2. The system of claim 1, further comprising:

a second fluid path, said second fluid path hydraulically connecting an output of said first fluid transducer component with the surface, wherein said hydraulically driven first submersible engine component is configured to drive said connected first submersible hydraulic transducer component; and

wherein said driven first submersible hydraulic transducer component is configured to extract said one or more reservoir fluids and discharge said one or more reservoir fluids into said second fluid path.

3. The system of claim 2, further comprising a commercialization fluid path, said commercialization fluid path hydraulically connecting said second fluid path with a commercialization point.

4. The system of claim 2, wherein a portion of said first submersible pump assembly is disposed in a first casing of a first well and wherein a portion of said first submersible hydraulic engine component and a portion of said first submersible hydraulic transducer component are disposed in a second casing of a second well.

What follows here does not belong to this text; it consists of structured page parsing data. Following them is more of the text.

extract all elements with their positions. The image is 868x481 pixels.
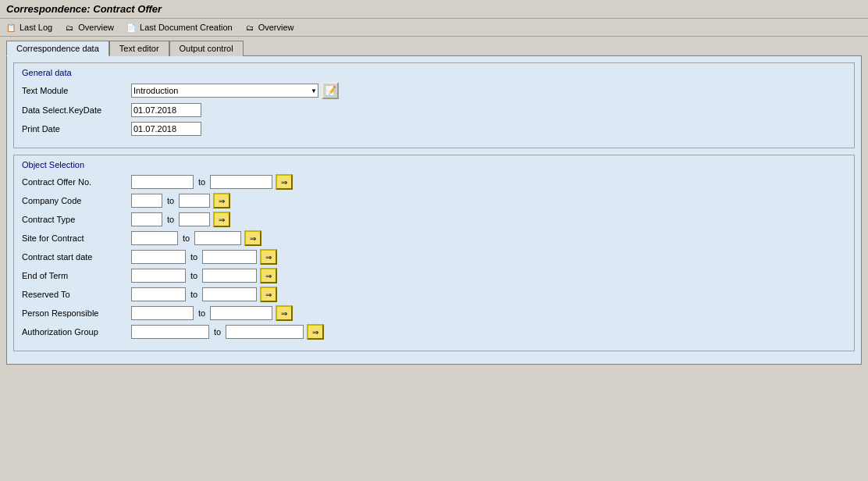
contract-offer-no-range-btn[interactable]: ⇒ xyxy=(276,174,293,190)
contract-type-label: Contract Type xyxy=(22,215,131,224)
company-code-to[interactable] xyxy=(179,194,210,208)
toolbar: 📋 Last Log 🗂 Overview 📄 Last Document Cr… xyxy=(0,19,868,37)
range-arrow-icon: ⇒ xyxy=(281,178,287,187)
contract-offer-no-from[interactable] xyxy=(131,175,194,189)
person-responsible-range-btn[interactable]: ⇒ xyxy=(276,305,293,321)
main-content: General data Text Module Introduction ▼ … xyxy=(6,55,862,365)
contract-type-row: Contract Type to ⇒ xyxy=(22,212,846,227)
contract-type-range-btn[interactable]: ⇒ xyxy=(213,212,230,227)
to-label-1: to xyxy=(198,177,205,187)
range-arrow-icon-9: ⇒ xyxy=(312,328,318,337)
end-of-term-to[interactable] xyxy=(202,269,257,283)
range-arrow-icon-6: ⇒ xyxy=(265,272,272,280)
company-code-from[interactable] xyxy=(131,194,162,208)
text-module-controls: Introduction ▼ 📝 xyxy=(131,82,339,99)
range-arrow-icon-7: ⇒ xyxy=(265,290,272,299)
end-of-term-range-btn[interactable]: ⇒ xyxy=(260,268,277,283)
person-responsible-label: Person Responsible xyxy=(22,308,131,318)
object-selection-panel: Object Selection Contract Offer No. to ⇒… xyxy=(13,155,855,351)
site-contract-range-btn[interactable]: ⇒ xyxy=(244,230,261,246)
range-arrow-icon-3: ⇒ xyxy=(219,216,225,224)
data-select-keydate-label: Data Select.KeyDate xyxy=(22,105,131,115)
print-date-row: Print Date xyxy=(22,121,846,137)
authorization-group-range-btn[interactable]: ⇒ xyxy=(307,324,324,340)
title-bar: Correspondence: Contract Offer xyxy=(0,0,868,19)
toolbar-lastdoc-label: Last Document Creation xyxy=(140,23,233,32)
contract-start-date-to[interactable] xyxy=(202,250,257,264)
tab-text-editor[interactable]: Text editor xyxy=(109,41,169,56)
end-of-term-from[interactable] xyxy=(131,269,186,283)
end-of-term-row: End of Term to ⇒ xyxy=(22,268,846,283)
reserved-to-row: Reserved To to ⇒ xyxy=(22,287,846,302)
range-arrow-icon-5: ⇒ xyxy=(265,253,272,262)
text-module-dropdown-wrapper: Introduction ▼ xyxy=(131,84,318,98)
tabs-container: Correspondence data Text editor Output c… xyxy=(0,37,868,55)
range-arrow-icon-8: ⇒ xyxy=(281,309,287,318)
site-contract-to[interactable] xyxy=(194,231,241,245)
toolbar-item-overview2[interactable]: 🗂 Overview xyxy=(244,21,294,34)
to-label-3: to xyxy=(167,215,174,224)
toolbar-overview1-label: Overview xyxy=(78,23,114,32)
title-text: Correspondence: Contract Offer xyxy=(6,3,162,15)
authorization-group-label: Authorization Group xyxy=(22,327,131,337)
contract-start-date-label: Contract start date xyxy=(22,252,131,262)
log-icon: 📋 xyxy=(5,21,17,34)
range-arrow-icon-2: ⇒ xyxy=(219,197,225,205)
to-label-8: to xyxy=(198,308,205,318)
text-module-dropdown[interactable]: Introduction xyxy=(131,84,318,98)
authorization-group-row: Authorization Group to ⇒ xyxy=(22,324,846,340)
reserved-to-to[interactable] xyxy=(202,287,257,301)
contract-offer-no-label: Contract Offer No. xyxy=(22,177,131,187)
toolbar-lastlog-label: Last Log xyxy=(20,23,52,32)
text-module-label: Text Module xyxy=(22,86,131,95)
contract-start-date-row: Contract start date to ⇒ xyxy=(22,249,846,265)
end-of-term-label: End of Term xyxy=(22,271,131,280)
to-label-2: to xyxy=(167,196,174,205)
reserved-to-from[interactable] xyxy=(131,287,186,301)
tab-correspondence-data[interactable]: Correspondence data xyxy=(6,41,109,56)
contract-type-to[interactable] xyxy=(179,212,210,226)
toolbar-item-lastdoc[interactable]: 📄 Last Document Creation xyxy=(125,21,233,34)
print-date-label: Print Date xyxy=(22,124,131,134)
text-module-edit-button[interactable]: 📝 xyxy=(322,82,339,99)
reserved-to-label: Reserved To xyxy=(22,290,131,299)
toolbar-item-lastlog[interactable]: 📋 Last Log xyxy=(5,21,52,34)
authorization-group-from[interactable] xyxy=(131,325,209,339)
company-code-label: Company Code xyxy=(22,196,131,205)
contract-offer-no-to[interactable] xyxy=(210,175,272,189)
site-contract-label: Site for Contract xyxy=(22,233,131,243)
reserved-to-range-btn[interactable]: ⇒ xyxy=(260,287,277,302)
site-contract-row: Site for Contract to ⇒ xyxy=(22,230,846,246)
data-select-keydate-row: Data Select.KeyDate xyxy=(22,102,846,118)
person-responsible-from[interactable] xyxy=(131,306,194,320)
overview2-icon: 🗂 xyxy=(244,21,256,34)
person-responsible-to[interactable] xyxy=(210,306,272,320)
general-data-panel: General data Text Module Introduction ▼ … xyxy=(13,62,855,148)
contract-start-date-range-btn[interactable]: ⇒ xyxy=(260,249,277,265)
authorization-group-to[interactable] xyxy=(226,325,304,339)
doc-creation-icon: 📄 xyxy=(125,21,137,34)
to-label-4: to xyxy=(183,233,190,243)
data-select-keydate-input[interactable] xyxy=(131,103,201,117)
range-arrow-icon-4: ⇒ xyxy=(250,234,256,243)
to-label-5: to xyxy=(190,252,197,262)
company-code-range-btn[interactable]: ⇒ xyxy=(213,193,230,208)
text-module-row: Text Module Introduction ▼ 📝 xyxy=(22,82,846,99)
contract-start-date-from[interactable] xyxy=(131,250,186,264)
object-selection-title: Object Selection xyxy=(22,160,846,169)
company-code-row: Company Code to ⇒ xyxy=(22,193,846,208)
toolbar-overview2-label: Overview xyxy=(258,23,294,32)
to-label-9: to xyxy=(214,327,221,337)
print-date-input[interactable] xyxy=(131,122,201,136)
general-data-title: General data xyxy=(22,68,846,77)
site-contract-from[interactable] xyxy=(131,231,178,245)
edit-doc-icon: 📝 xyxy=(325,85,336,96)
tab-output-control[interactable]: Output control xyxy=(169,41,244,56)
to-label-7: to xyxy=(190,290,197,299)
contract-offer-no-row: Contract Offer No. to ⇒ xyxy=(22,174,846,190)
to-label-6: to xyxy=(190,271,197,280)
overview-icon: 🗂 xyxy=(63,21,76,34)
person-responsible-row: Person Responsible to ⇒ xyxy=(22,305,846,321)
contract-type-from[interactable] xyxy=(131,212,162,226)
toolbar-item-overview1[interactable]: 🗂 Overview xyxy=(63,21,114,34)
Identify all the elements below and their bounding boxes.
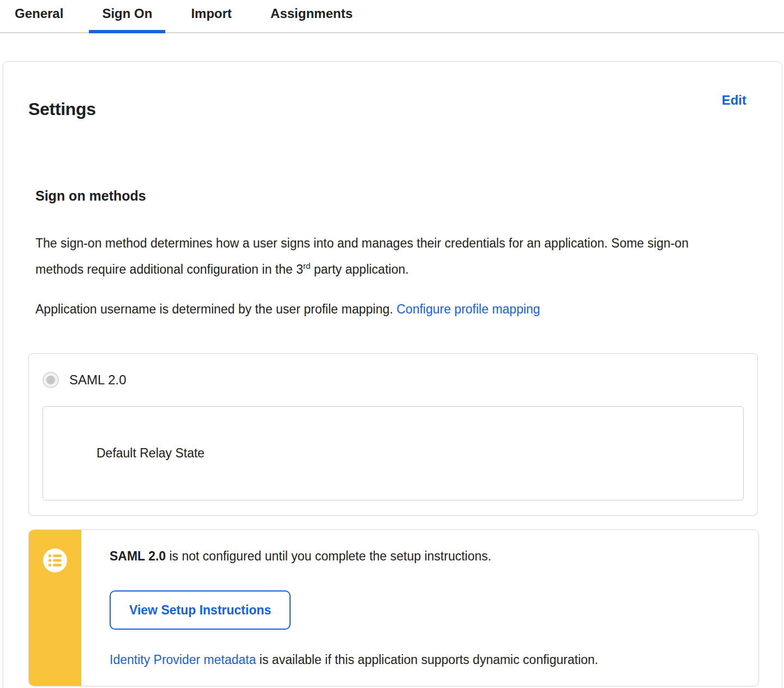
- configure-profile-mapping-link[interactable]: Configure profile mapping: [396, 302, 540, 316]
- tab-import[interactable]: Import: [178, 5, 245, 32]
- setup-callout: SAML 2.0 is not configured until you com…: [28, 529, 759, 686]
- tab-assignments[interactable]: Assignments: [257, 5, 366, 32]
- tab-general[interactable]: General: [2, 5, 76, 32]
- settings-card-header: Settings Edit: [28, 87, 758, 131]
- setup-instructions-list-icon: [43, 548, 67, 572]
- application-username-line: Application username is determined by th…: [35, 296, 758, 322]
- saml-radio-row[interactable]: SAML 2.0: [43, 372, 744, 388]
- metadata-line-rest: is available if this application support…: [256, 653, 598, 667]
- view-setup-instructions-button[interactable]: View Setup Instructions: [110, 590, 291, 630]
- description-text-end: party application.: [310, 262, 408, 276]
- saml-radio-label: SAML 2.0: [69, 372, 126, 388]
- default-relay-state-label: Default Relay State: [97, 446, 204, 461]
- identity-provider-metadata-link[interactable]: Identity Provider metadata: [110, 653, 256, 667]
- callout-message-rest: is not configured until you complete the…: [166, 549, 491, 563]
- settings-title: Settings: [28, 99, 96, 119]
- sign-on-methods-heading: Sign on methods: [35, 188, 758, 204]
- saml-radio-button[interactable]: [43, 372, 59, 388]
- sign-on-method-box: SAML 2.0 Default Relay State: [28, 353, 758, 516]
- settings-card: Settings Edit Sign on methods The sign-o…: [3, 61, 782, 688]
- callout-message: SAML 2.0 is not configured until you com…: [110, 548, 737, 564]
- tab-sign-on[interactable]: Sign On: [89, 5, 165, 32]
- sign-on-methods-description: The sign-on method determines how a user…: [35, 230, 711, 282]
- application-username-text: Application username is determined by th…: [35, 302, 396, 316]
- metadata-line: Identity Provider metadata is available …: [110, 651, 737, 668]
- callout-message-bold: SAML 2.0: [110, 549, 166, 563]
- edit-settings-link[interactable]: Edit: [722, 93, 746, 108]
- callout-body: SAML 2.0 is not configured until you com…: [81, 530, 758, 686]
- description-superscript: rd: [303, 261, 310, 270]
- default-relay-state-field: Default Relay State: [43, 406, 744, 500]
- app-tab-bar: General Sign On Import Assignments: [0, 0, 784, 33]
- callout-caution-band: [29, 530, 81, 686]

5. The system of claim 4, further comprising:

a second submersible hydraulic engine component connected to a second submersible hydraulic transducer component; wherein at least a portion of said second submersible hydraulic engine is located below the surface, said submersible hydraulic transducer component having a hydraulic fluid connection with one or more fluids of said subterranean reservoir;

a third fluid path, said third fluid path hydraulically connecting said first submersible pump assembly with said second submersible engine component;

wherein said first submersible pump assembly is configured to hydraulically drive said second submersible hydraulic engine component by transferring power liquid from said first submersible pump assembly to said second submersible hydraulic engine component through said third fluid path;

a fourth fluid path, said fourth fluid path hydraulically connecting an output of said second fluid transducer component with the surface; wherein said hydraulically driven second submersible engine component is configured to drive said connected second submersible hydraulic transducer component; and

wherein said driven second submersible hydraulic transducer component is configured to extract said one or more reservoir fluids and discharge said one or more reservoir fluids into said second fluid path.

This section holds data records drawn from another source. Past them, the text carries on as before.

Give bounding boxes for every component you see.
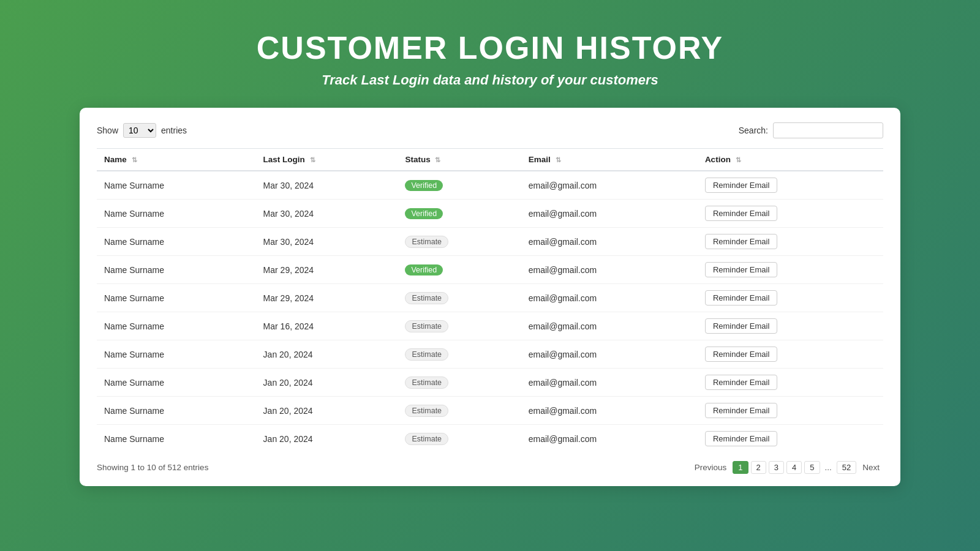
cell-name: Name Surname [97,397,256,425]
show-entries-control: Show 10 25 50 100 entries [97,123,187,138]
cell-name: Name Surname [97,284,256,312]
cell-name: Name Surname [97,312,256,340]
cell-email: email@gmail.com [521,425,698,453]
show-label-pre: Show [97,126,118,135]
status-badge: Estimate [405,433,448,445]
cell-email: email@gmail.com [521,312,698,340]
cell-email: email@gmail.com [521,397,698,425]
pagination-page-1[interactable]: 1 [733,461,748,474]
table-header-row: Name ⇅ Last Login ⇅ Status ⇅ Email ⇅ Act… [97,149,883,171]
table-row: Name Surname Mar 30, 2024 Verified email… [97,171,883,200]
cell-name: Name Surname [97,200,256,228]
data-table: Name ⇅ Last Login ⇅ Status ⇅ Email ⇅ Act… [97,148,883,452]
table-row: Name Surname Jan 20, 2024 Estimate email… [97,340,883,369]
pagination-page-2[interactable]: 2 [751,461,766,474]
col-action[interactable]: Action ⇅ [698,149,883,171]
pagination-page-4[interactable]: 4 [786,461,802,474]
entries-select[interactable]: 10 25 50 100 [123,123,156,138]
reminder-email-button[interactable]: Reminder Email [705,262,777,277]
cell-name: Name Surname [97,369,256,397]
cell-email: email@gmail.com [521,369,698,397]
table-row: Name Surname Mar 30, 2024 Estimate email… [97,228,883,256]
table-row: Name Surname Jan 20, 2024 Estimate email… [97,397,883,425]
cell-email: email@gmail.com [521,284,698,312]
table-controls: Show 10 25 50 100 entries Search: [97,122,883,138]
status-badge: Verified [405,264,443,276]
cell-status: Estimate [398,425,521,453]
pagination-previous[interactable]: Previous [691,462,731,473]
reminder-email-button[interactable]: Reminder Email [705,347,777,362]
cell-action: Reminder Email [698,171,883,200]
cell-last-login: Jan 20, 2024 [256,397,398,425]
cell-status: Estimate [398,397,521,425]
cell-name: Name Surname [97,256,256,284]
cell-action: Reminder Email [698,284,883,312]
col-name[interactable]: Name ⇅ [97,149,256,171]
cell-last-login: Mar 29, 2024 [256,284,398,312]
cell-status: Verified [398,200,521,228]
table-row: Name Surname Mar 30, 2024 Verified email… [97,200,883,228]
cell-status: Estimate [398,369,521,397]
cell-status: Estimate [398,340,521,369]
table-row: Name Surname Jan 20, 2024 Estimate email… [97,369,883,397]
reminder-email-button[interactable]: Reminder Email [705,290,777,305]
cell-last-login: Jan 20, 2024 [256,425,398,453]
reminder-email-button[interactable]: Reminder Email [705,403,777,418]
sort-action-icon: ⇅ [736,156,741,164]
reminder-email-button[interactable]: Reminder Email [705,375,777,390]
status-badge: Estimate [405,320,448,332]
cell-action: Reminder Email [698,369,883,397]
cell-action: Reminder Email [698,425,883,453]
pagination-next[interactable]: Next [859,462,883,473]
pagination-page-3[interactable]: 3 [769,461,784,474]
search-label: Search: [739,126,768,135]
pagination-ellipsis: ... [823,462,834,473]
col-email[interactable]: Email ⇅ [521,149,698,171]
cell-status: Estimate [398,228,521,256]
reminder-email-button[interactable]: Reminder Email [705,318,777,334]
status-badge: Verified [405,180,443,191]
status-badge: Estimate [405,405,448,417]
table-footer: Showing 1 to 10 of 512 entries Previous … [97,461,883,474]
cell-last-login: Mar 30, 2024 [256,200,398,228]
cell-action: Reminder Email [698,312,883,340]
cell-action: Reminder Email [698,200,883,228]
cell-name: Name Surname [97,425,256,453]
cell-last-login: Mar 30, 2024 [256,228,398,256]
table-row: Name Surname Mar 29, 2024 Estimate email… [97,284,883,312]
cell-status: Estimate [398,284,521,312]
cell-name: Name Surname [97,228,256,256]
cell-email: email@gmail.com [521,200,698,228]
cell-action: Reminder Email [698,397,883,425]
col-last-login[interactable]: Last Login ⇅ [256,149,398,171]
status-badge: Estimate [405,348,448,361]
cell-name: Name Surname [97,340,256,369]
reminder-email-button[interactable]: Reminder Email [705,178,777,193]
status-badge: Estimate [405,292,448,304]
reminder-email-button[interactable]: Reminder Email [705,234,777,249]
status-badge: Estimate [405,377,448,389]
cell-name: Name Surname [97,171,256,200]
reminder-email-button[interactable]: Reminder Email [705,431,777,446]
cell-last-login: Jan 20, 2024 [256,340,398,369]
pagination: Previous 12345 ... 52 Next [691,461,883,474]
cell-status: Verified [398,256,521,284]
pagination-last[interactable]: 52 [837,461,856,474]
sort-login-icon: ⇅ [310,156,315,164]
cell-status: Verified [398,171,521,200]
col-status[interactable]: Status ⇅ [398,149,521,171]
cell-last-login: Mar 29, 2024 [256,256,398,284]
cell-action: Reminder Email [698,256,883,284]
cell-email: email@gmail.com [521,171,698,200]
cell-action: Reminder Email [698,228,883,256]
page-title: CUSTOMER LOGIN HISTORY [257,29,723,66]
cell-action: Reminder Email [698,340,883,369]
table-row: Name Surname Mar 29, 2024 Verified email… [97,256,883,284]
table-row: Name Surname Jan 20, 2024 Estimate email… [97,425,883,453]
search-input[interactable] [773,122,883,138]
sort-name-icon: ⇅ [132,156,137,164]
reminder-email-button[interactable]: Reminder Email [705,206,777,221]
status-badge: Estimate [405,236,448,248]
pagination-page-5[interactable]: 5 [804,461,820,474]
status-badge: Verified [405,208,443,219]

6. The system of claim 1, wherein said submersible pump component comprises a centrifugal pump.

7. The system of claim 1, wherein said fluid transducer comprises a submersible hydraulic pump.

8. The system of claim 1, wherein said fluid transducer comprises a submersible hydraulic compressor.

9. The system of claim 1, further comprising a frequency drive machine configured to control the revolutions per minute of said submersible electrical motor component.

10. The system of claim 1, further comprising an acoustic monitoring component, said acoustic monitoring component comprises:

at least one surface acoustic sensor connected to said first fluid path and to a controller component, said controller component connected to a power source of said first submersible pump assembly;

wherein said at least one surface acoustic sensor is configured to receive one or more acoustic signals generated by said first submersible hydraulic engine and transferred through said first fluid path;

wherein said at least one surface acoustic sensor is configured to transmit data to said surface controller data corresponding to said received one or more acoustic signals;

wherein said controller component is configured to manage at least the fluid discharge pressure and rate of said first submersible hydraulic engine by controlling said power source.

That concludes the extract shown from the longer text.